Run, Psycho, Run (Più tardi, Claire… più tardi) is a 1968 film directed by Brunello Rondi. The film stars Gary Merrill, Elga Andersen and Georges Rivière. Although filmed in the mid 1960s, Run, Psycho, Run was not released until 1968 in Italy. It was subsequently released direct to television in the United States.

==Plot==
The film is set in Tuscany in 1912 where retired Judge George Dennison, his wife Claire, and their son Robert arrive at a Villa in Mount Argentario for the summer. Shortly after a party, Claire and Robert are both murdered. A year later, Judge Dennison once again returns to the villa with his new fiancée Ann and her son. Ann resembles Claire which he believe will assist him in his scheme to discover the murderer's identity.

==Production==
By the late 1950s, director Brunello Rondi was considered a respected and well-known intellectual in Italy. After the lack of financial success of his previous film, The Demon, Rondi explained in an interview in with Dario Argento in 1965 that his next film Run, Psycho, Run, that he had "no intention of making a mystery, or a horror film, or even a suspense yarn, Hitchcock-style. What really interests me is to grasp with a film set in 1912 the origins of today’s disease within the bourgeoisie, and to portray its degeneration with extreme violence. I read very few crime novels in my life. And I must say that I do not even like them very much. In my film there is indeed a crime, and an investigation. But it’s only a pretext, in a story full of hatred set in the last years of the "Belle Époque," when some kind of false euphoria was decomposing, while one could glimpse the first signs of the impending war, the signs of hatred and the strengthening of class struggle."

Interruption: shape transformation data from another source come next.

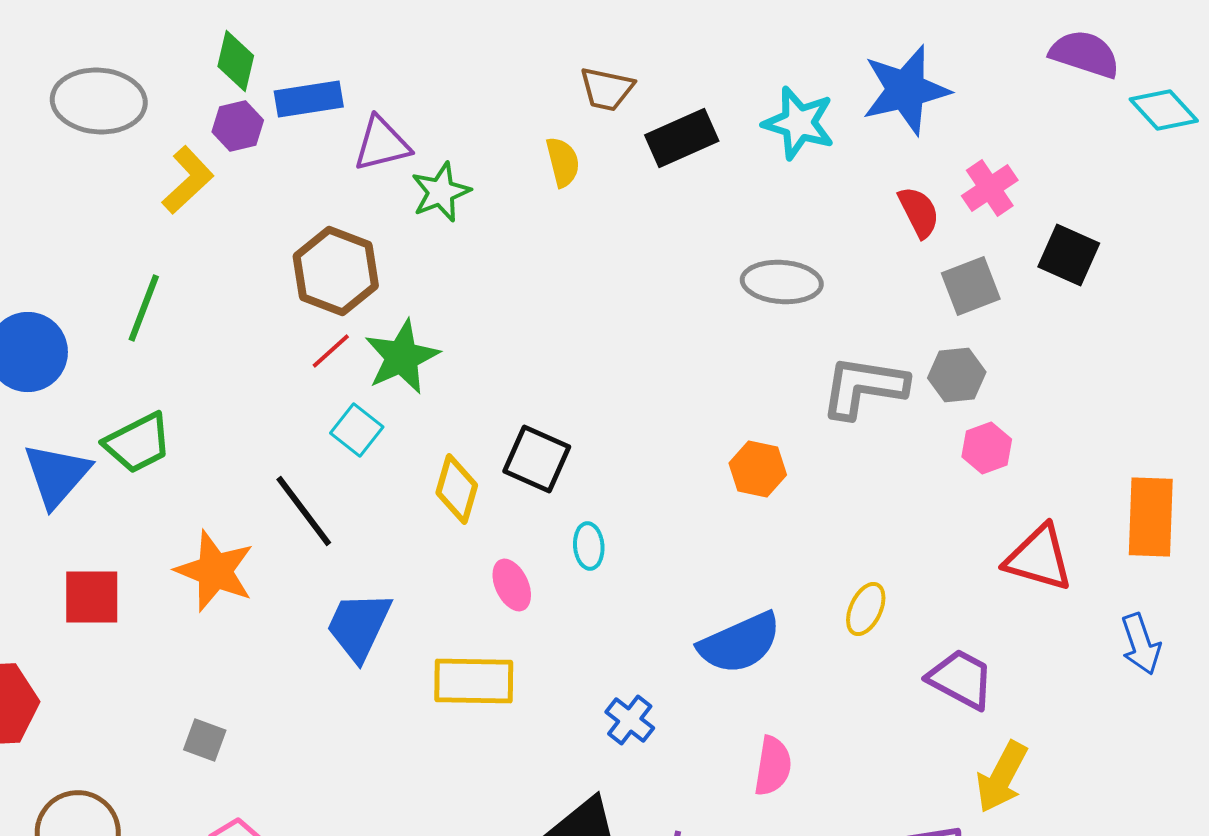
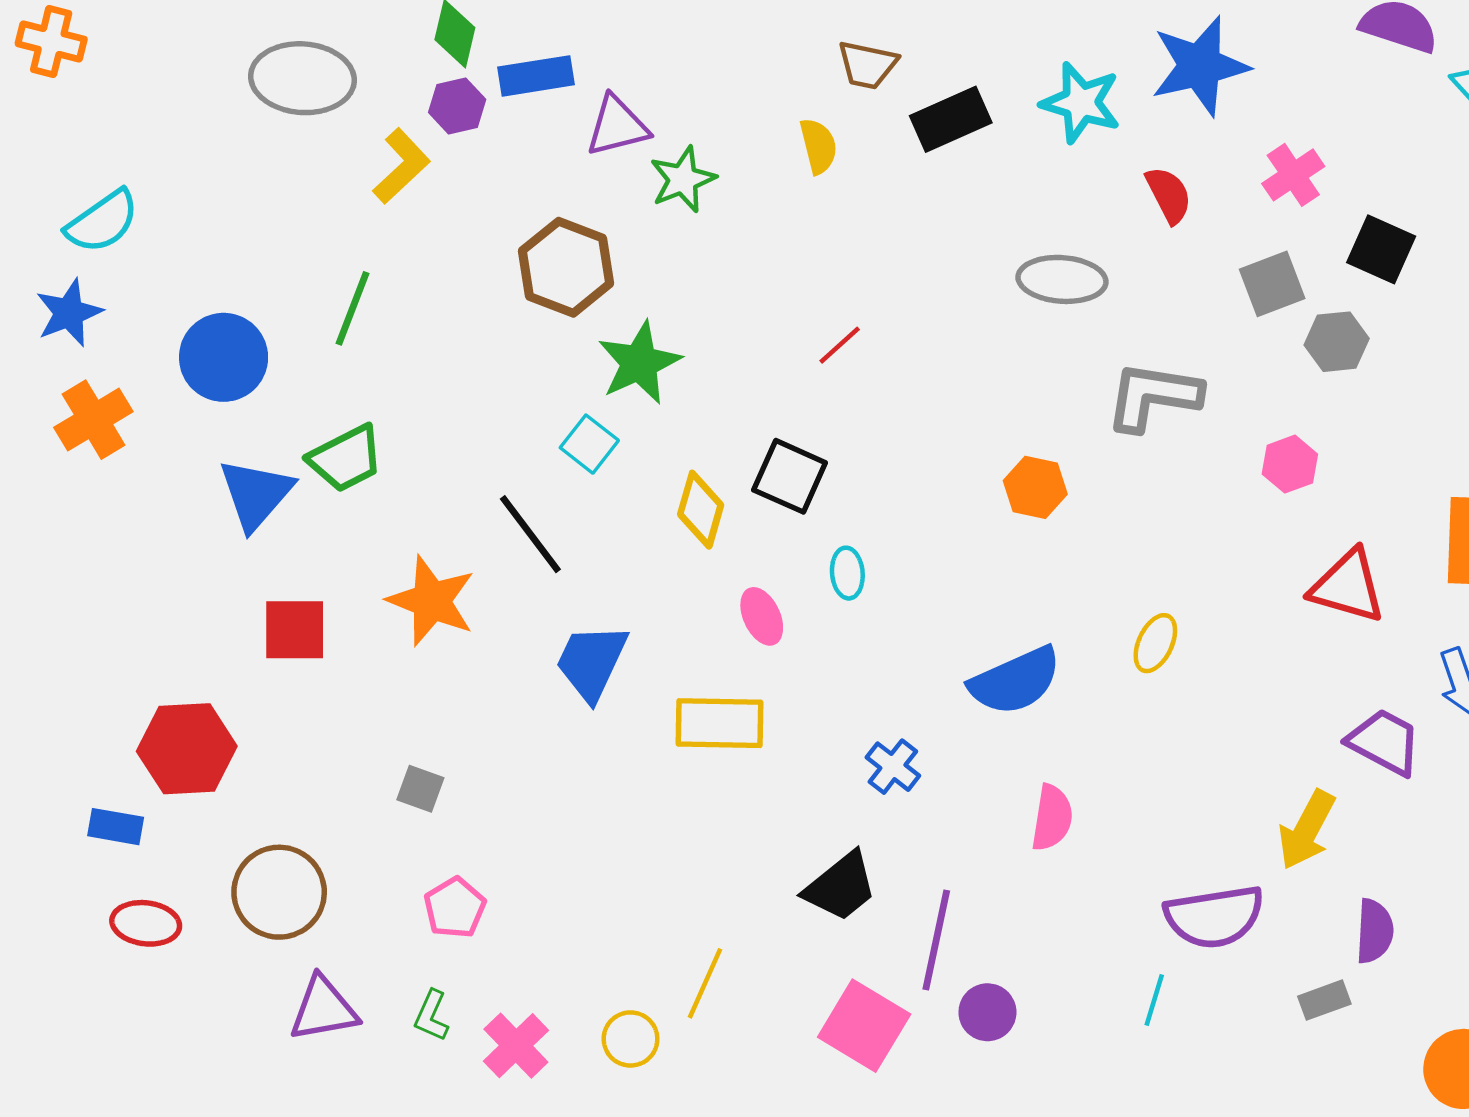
red semicircle: (919, 212) -> (1169, 195), moved
red line: (331, 351) -> (840, 345), moved
gray hexagon: (957, 375) -> (1337, 342), moved
purple trapezoid: (961, 679) -> (1384, 742), moved

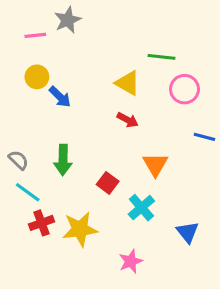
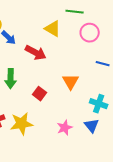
red arrow: (128, 120) -> (36, 53), moved, size x1.5
cyan cross: (141, 208) -> (99, 104), moved, turned -30
pink star: (131, 261) -> (65, 128), moved

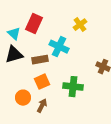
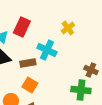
orange square: (42, 82) -> (30, 85), turned -35
green cross: (73, 87) -> (81, 90), moved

The film was shot at Castello della Castelluccia in Rome and at the Argentario in Tuscany. Italian film historian Roberto Curti suggested that the film may have been a troubled production, noting the lack of an editor in the credits and that film had a sudden pessimistic ending.

==Release==
The film was not released for several years after its initial film production, and released in Italy in July 1968 where it was distributed by Bianco Nero Film. The film was released directly to television as Run, Psycho, Run through American International Television (AIP-TV). The dubbing cast included Carolyn De Fonseca and John Karlsen and Gary Merrill dubbing his own voice. Run, Psycho, Run was first shown in the United States on November 2, 1969, on Sacramento's KCRA-Channel 3 as part of his Seven Arts Theater show.

As of 2015, the film has never been released on home video.